• **Task goal**:
Where a line of the listing below includes the word "INTRODUCCIÓN", reproduce that line.

• **Provided records**:
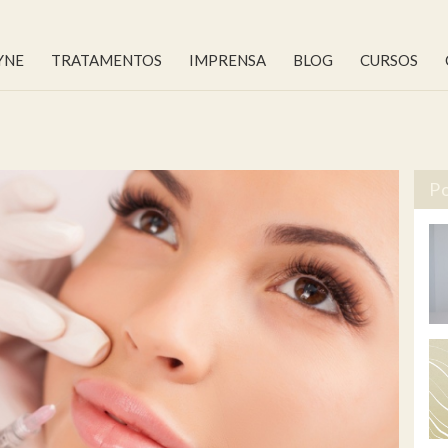
YNE
TRATAMENTOS
IMPRENSA
BLOG
CURSOS
Po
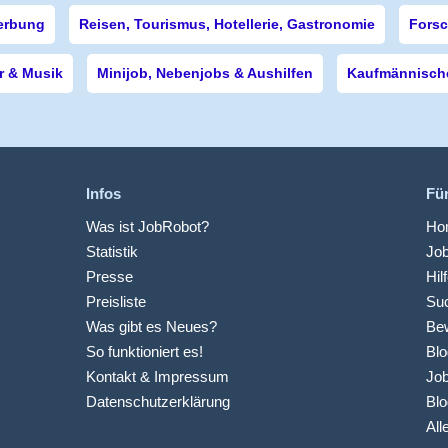
erbung
Reisen, Tourismus, Hotellerie, Gastronomie
Forsc
r & Musik
Minijob, Nebenjobs & Aushilfen
Kaufmännische
Infos
Fü
Was ist JobRobot?
Hom
Statistik
Jo
Presse
Hil
Preisliste
Suc
Was gibt es Neues?
Be
So funktioniert es!
Blo
Kontakt & Impressum
Job
Datenschutzerklärung
Blo
All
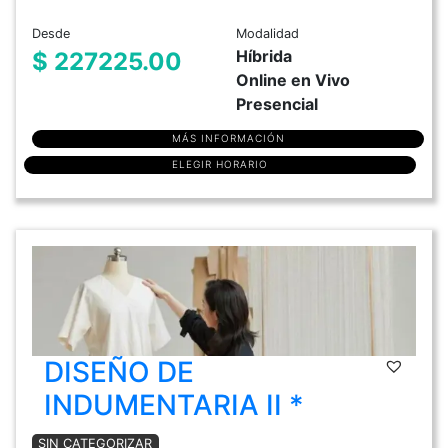
Desde
Modalidad
Híbrida
$ 227225.00
Online en Vivo
Presencial
MÁS INFORMACIÓN
ELEGIR HORARIO
DISEÑO DE
INDUMENTARIA II *
SIN CATEGORIZAR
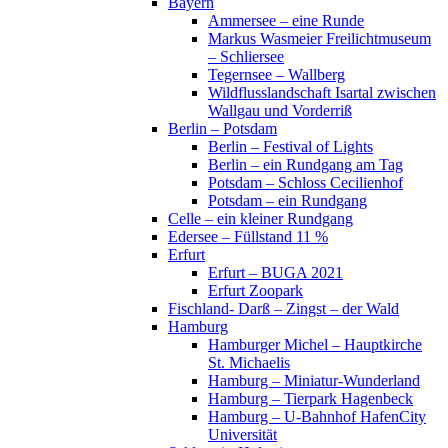
Bayern
Ammersee – eine Runde
Markus Wasmeier Freilichtmuseum
– Schliersee
Tegernsee – Wallberg
Wildflusslandschaft Isartal zwischen
Wallgau und Vorderriß
Berlin – Potsdam
Berlin – Festival of Lights
Berlin – ein Rundgang am Tag
Potsdam – Schloss Cecilienhof
Potsdam – ein Rundgang
Celle – ein kleiner Rundgang
Edersee – Füllstand 11 %
Erfurt
Erfurt – BUGA 2021
Erfurt Zoopark
Fischland- Darß – Zingst – der Wald
Hamburg
Hamburger Michel – Hauptkirche
St. Michaelis
Hamburg – Miniatur-Wunderland
Hamburg – Tierpark Hagenbeck
Hamburg – U-Bahnhof HafenCity
Universität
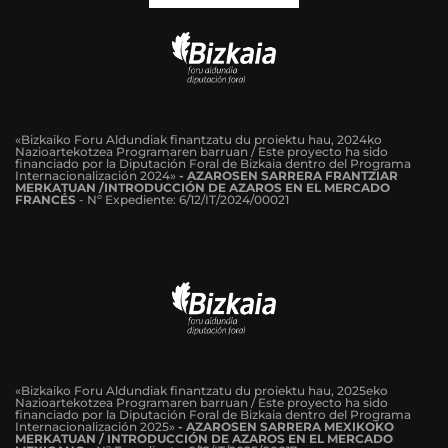
«Bizkaiko Foru Aldundiak finantzatu du proiektu hau, 2024ko
Nazioartekotzea Programaren barruan / Este proyecto ha sido
financiado por la Diputación Foral de Bizkaia dentro del Programa
Internacionalización 2024»
-
AZAROSEN SARRERA FRANTZIAR
MERKATUAN /INTRODUCCIÓN DE AZAROS EN EL MERCADO
FRANCÉS
-
Nº Expediente: 6/12/IT/2024/00021
«Bizkaiko Foru Aldundiak finantzatu du proiektu hau, 2025eko
Nazioartekotzea Programaren barruan / Este proyecto ha sido
financiado por la Diputación Foral de Bizkaia dentro del Programa
Internacionalización 2025»
- AZAROSEN SARRERA MEXIKOKO
MERKATUAN / INTRODUCCIÓN DE AZAROS EN EL MERCADO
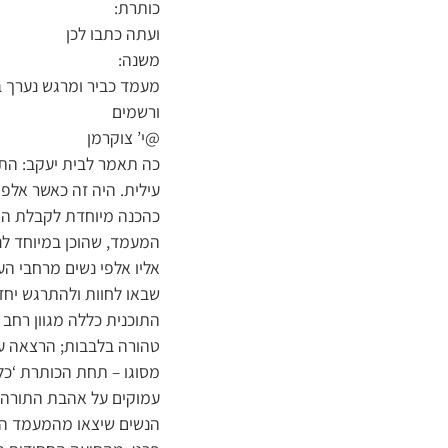
כותרת:
ועתה כתבו לכן
משנה:
מעמד כביר ומרגש נערך ב
ורשמים
@י’ צוקרמן
כה תאמר לבית יעקב: התרג
עילית. היה זה כאשר אלפ
כהכנה מיוחדת לקבלת הת
המעמד, שהוכן במיוחד לנ
אליו אלפי נשים מרחבי ה
שבאו לחוות ולהתרגש יח
התוכנית כללה מגוון רחב
טהורה בלבבות; הרצאה עו
מסוגו – תחת הכותרת ‘כל 
עמוקים על אהבת התורה ו
הנשים שיצאו מהמעמד הי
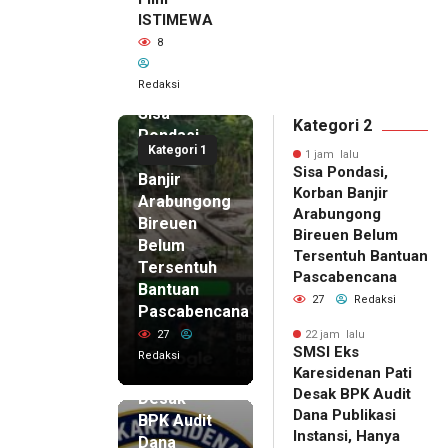
ISTIMEWA
8
Redaksi
1 jam lalu
Sisa
Kategori 2
Pondasi,
Kategori 1
Korban
1 jam lalu
Sisa Pondasi,
Banjir
Korban Banjir
Arabungong
Arabungong
Bireuen
Bireuen Belum
Belum
Tersentuh Bantuan
Tersentuh
Pascabencana
Bantuan
27
Redaksi
Pascabencana
22 jam lalu
SMSI Eks
27
22 jam lalu
SMSI Eks
Karesidenan
Redaksi
Karesidenan Pati
Pati
Desak BPK Audit
Desak
Dana Publikasi
BPK Audit
Instansi, Hanya
Dana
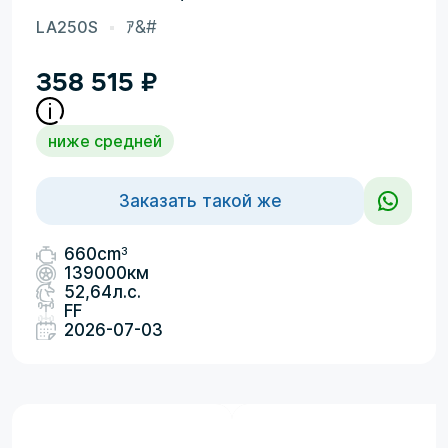
LA250S
ｱ&#
358 515
₽
ниже средней
Заказать такой же
3
660cm
139000км
52,64л.с.
FF
2026-07-03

• **Answer for this exercise**:
MERKATUAN /INTRODUCCIÓN DE AZAROS EN EL MERCADO
MERKATUAN / INTRODUCCIÓN DE AZAROS EN EL MERCADO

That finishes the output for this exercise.